# iPod classic for audible books?



## KindleChickie (Oct 24, 2009)

I am looking for a good solution to portable audio books, considering an iPod classic.  I haven't owned a full sized iPod since my third generation iPod (2002? or so).

I currently have most of my audible books on my iPad, a few favs on my phone and iPods nanos.  Is there a better solution than the iPod classic?


----------



## Jane917 (Dec 29, 2009)

I am not quite sure what the iPod classic is.  I have all my audible books on my iTouch. I listen to audible books during my commute. The iTouch is so easy to throw in my purse, fit on the car console, etc. I love that I can download books from My Library directly to the iTouch, and not have to use iTunes.


----------



## Meemo (Oct 27, 2008)

The iPod classic will probably have more memory than most other MP3 players, and since you're already using iTunes and have other iThings, it's probably a good choice.  I've got a couple of audiobooks that I picked up free from Tantor recently, and they came as zip files with each chapter a separate file.  I need to get them into iTunes and set them up as playlists.  

Otherwise I know lots of folks suggest getting just an inexpensive mp3 player for audible books.  I have an old 30gb Creative Zen player - I've been thinking maybe I should just use it strictly for my growing collection of audiobooks - may as well use it for something...I was trying to buck the "iThings trend" back when I bought it, but eventually I was assimilated and now we're an all Mac/iThings house.  

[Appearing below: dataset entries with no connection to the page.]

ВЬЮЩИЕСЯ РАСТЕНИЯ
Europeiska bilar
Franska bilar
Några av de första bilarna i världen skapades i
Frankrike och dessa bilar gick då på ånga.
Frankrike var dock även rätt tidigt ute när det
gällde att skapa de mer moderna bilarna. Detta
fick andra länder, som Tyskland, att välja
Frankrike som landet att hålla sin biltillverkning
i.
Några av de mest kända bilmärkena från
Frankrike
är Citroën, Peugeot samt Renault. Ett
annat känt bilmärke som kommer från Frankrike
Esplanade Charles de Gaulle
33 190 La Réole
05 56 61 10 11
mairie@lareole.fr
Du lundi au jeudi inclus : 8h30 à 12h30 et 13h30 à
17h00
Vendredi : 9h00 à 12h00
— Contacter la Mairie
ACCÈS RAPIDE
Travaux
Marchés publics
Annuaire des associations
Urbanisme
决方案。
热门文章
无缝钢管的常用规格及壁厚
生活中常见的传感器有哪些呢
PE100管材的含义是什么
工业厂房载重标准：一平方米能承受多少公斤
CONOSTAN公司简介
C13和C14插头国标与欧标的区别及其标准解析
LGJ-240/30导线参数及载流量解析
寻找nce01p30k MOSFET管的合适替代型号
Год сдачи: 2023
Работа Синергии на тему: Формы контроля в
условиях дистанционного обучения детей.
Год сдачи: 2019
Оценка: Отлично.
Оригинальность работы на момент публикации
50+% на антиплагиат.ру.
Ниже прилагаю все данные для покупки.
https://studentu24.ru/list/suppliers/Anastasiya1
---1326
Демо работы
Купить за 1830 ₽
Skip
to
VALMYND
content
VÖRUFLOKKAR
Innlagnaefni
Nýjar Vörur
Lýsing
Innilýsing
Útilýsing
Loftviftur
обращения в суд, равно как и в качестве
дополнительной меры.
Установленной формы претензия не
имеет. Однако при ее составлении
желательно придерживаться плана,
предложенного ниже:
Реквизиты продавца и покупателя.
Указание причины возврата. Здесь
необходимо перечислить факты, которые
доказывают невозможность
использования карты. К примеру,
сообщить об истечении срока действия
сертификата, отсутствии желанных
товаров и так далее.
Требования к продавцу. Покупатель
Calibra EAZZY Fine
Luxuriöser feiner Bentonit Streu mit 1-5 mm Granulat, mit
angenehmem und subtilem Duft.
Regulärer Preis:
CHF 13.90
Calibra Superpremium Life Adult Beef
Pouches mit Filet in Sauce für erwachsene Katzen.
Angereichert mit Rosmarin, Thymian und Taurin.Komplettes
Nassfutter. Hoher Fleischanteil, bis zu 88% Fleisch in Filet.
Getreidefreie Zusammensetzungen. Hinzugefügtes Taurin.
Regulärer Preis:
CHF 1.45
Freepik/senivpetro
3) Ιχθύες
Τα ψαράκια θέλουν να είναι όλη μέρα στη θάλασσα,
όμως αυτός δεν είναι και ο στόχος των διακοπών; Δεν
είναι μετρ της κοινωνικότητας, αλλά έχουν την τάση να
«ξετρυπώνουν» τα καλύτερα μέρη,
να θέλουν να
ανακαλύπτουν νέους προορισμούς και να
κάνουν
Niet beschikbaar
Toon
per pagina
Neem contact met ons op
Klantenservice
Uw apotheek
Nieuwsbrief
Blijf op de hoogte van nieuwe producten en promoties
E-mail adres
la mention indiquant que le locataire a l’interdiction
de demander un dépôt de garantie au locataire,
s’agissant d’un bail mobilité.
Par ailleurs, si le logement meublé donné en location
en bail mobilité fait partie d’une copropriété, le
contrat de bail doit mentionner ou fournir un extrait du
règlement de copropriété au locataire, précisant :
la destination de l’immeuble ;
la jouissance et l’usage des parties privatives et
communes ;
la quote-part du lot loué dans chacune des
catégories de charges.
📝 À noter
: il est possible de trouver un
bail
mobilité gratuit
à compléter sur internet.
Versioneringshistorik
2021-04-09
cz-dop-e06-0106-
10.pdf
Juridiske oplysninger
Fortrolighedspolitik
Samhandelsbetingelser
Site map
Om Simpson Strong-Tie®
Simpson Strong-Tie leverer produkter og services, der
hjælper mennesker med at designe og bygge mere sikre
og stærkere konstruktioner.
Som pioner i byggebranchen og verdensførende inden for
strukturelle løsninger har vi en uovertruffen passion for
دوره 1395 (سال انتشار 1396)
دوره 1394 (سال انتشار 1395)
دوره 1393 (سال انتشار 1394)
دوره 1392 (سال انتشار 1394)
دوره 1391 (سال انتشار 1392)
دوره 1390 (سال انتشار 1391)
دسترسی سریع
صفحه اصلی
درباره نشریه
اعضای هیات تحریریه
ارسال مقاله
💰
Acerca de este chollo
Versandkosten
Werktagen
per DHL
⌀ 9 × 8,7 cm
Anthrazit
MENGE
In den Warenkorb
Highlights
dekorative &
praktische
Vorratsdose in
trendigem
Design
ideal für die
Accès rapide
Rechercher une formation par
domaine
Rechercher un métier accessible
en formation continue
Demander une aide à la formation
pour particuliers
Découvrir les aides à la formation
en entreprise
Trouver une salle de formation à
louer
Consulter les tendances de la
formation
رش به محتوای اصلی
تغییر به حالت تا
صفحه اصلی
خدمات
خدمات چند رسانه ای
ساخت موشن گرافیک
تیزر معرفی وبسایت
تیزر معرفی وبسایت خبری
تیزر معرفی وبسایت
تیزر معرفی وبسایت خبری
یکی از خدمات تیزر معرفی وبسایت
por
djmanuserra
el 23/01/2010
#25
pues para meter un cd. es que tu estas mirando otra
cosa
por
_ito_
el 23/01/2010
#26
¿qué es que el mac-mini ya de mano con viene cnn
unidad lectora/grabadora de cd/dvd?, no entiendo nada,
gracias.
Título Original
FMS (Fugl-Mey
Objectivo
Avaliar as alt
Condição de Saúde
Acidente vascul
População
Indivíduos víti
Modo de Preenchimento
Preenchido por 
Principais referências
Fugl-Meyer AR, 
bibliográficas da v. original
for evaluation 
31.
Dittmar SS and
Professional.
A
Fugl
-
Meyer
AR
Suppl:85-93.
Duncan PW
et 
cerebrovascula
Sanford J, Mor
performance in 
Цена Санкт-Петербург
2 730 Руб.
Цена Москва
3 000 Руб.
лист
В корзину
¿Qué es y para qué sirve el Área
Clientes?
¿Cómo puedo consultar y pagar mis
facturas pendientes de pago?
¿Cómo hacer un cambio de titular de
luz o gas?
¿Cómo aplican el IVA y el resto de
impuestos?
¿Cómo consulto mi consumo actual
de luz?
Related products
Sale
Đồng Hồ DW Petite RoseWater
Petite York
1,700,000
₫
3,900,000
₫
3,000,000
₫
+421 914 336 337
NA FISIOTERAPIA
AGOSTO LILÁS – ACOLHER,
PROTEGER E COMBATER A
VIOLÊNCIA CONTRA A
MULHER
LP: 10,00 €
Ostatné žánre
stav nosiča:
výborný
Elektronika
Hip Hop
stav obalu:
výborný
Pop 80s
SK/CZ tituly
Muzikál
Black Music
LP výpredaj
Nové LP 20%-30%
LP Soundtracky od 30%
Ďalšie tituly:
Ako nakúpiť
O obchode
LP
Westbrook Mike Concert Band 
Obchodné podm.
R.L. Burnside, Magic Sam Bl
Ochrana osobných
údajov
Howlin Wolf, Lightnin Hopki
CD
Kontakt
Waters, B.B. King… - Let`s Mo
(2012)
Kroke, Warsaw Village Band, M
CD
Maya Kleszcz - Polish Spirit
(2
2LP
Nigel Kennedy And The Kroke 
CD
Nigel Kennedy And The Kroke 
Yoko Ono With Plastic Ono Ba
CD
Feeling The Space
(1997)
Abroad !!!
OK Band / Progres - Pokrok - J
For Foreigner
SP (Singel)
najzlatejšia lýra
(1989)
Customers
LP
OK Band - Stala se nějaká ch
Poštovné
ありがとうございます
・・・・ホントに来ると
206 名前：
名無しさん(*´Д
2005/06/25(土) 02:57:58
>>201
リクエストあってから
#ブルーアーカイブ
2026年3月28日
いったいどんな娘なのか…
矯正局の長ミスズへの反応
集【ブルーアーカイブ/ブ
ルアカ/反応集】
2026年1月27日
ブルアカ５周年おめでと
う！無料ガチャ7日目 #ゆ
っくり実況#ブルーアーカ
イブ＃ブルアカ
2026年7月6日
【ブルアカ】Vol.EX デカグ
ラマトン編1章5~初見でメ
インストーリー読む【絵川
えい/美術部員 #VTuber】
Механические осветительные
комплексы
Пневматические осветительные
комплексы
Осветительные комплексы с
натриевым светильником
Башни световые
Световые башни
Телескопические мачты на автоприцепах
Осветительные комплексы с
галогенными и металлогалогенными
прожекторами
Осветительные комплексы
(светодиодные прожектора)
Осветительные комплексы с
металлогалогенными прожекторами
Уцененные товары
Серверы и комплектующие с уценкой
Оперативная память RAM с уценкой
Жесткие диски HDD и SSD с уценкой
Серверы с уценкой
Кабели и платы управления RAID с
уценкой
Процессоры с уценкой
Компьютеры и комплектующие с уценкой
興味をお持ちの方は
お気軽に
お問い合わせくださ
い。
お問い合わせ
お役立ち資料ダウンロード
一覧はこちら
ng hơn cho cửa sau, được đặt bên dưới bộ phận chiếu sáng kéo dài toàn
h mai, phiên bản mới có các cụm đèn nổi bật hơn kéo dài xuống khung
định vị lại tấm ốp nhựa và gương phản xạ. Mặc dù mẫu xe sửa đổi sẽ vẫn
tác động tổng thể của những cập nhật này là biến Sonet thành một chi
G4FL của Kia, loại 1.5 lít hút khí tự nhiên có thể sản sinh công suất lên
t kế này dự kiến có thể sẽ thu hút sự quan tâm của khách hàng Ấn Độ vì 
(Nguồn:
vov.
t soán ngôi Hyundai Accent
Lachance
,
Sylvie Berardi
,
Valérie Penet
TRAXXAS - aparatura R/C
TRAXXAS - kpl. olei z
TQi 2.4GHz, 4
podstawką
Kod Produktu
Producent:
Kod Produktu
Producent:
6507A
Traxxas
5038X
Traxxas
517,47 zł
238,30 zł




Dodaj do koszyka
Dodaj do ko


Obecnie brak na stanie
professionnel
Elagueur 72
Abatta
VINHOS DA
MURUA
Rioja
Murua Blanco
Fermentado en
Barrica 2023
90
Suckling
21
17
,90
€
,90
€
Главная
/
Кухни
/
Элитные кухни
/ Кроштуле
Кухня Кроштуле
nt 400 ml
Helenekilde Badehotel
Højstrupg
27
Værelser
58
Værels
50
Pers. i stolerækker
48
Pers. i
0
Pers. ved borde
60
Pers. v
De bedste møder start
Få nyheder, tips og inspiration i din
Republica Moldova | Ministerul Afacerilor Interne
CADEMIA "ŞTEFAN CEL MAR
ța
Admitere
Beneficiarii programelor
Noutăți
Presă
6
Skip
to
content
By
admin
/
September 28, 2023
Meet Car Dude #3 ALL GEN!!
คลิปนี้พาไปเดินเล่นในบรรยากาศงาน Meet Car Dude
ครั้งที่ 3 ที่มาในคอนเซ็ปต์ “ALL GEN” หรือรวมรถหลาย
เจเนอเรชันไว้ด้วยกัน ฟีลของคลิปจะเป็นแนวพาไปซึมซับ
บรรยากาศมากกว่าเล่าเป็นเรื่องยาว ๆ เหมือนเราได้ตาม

But if you were going to buy something just for audiobooks, you might want to look for something more generic (and less expensive) than the iPod classic.  I've seen lots of folks recommend Sansa players for audiobooks.  No experience with them myself, though.


----------



## Carolyn62 (Sep 5, 2011)

I have an iPod Classic that I use for my audio books.  I'm happy with it because I have a LOT of audio books.


----------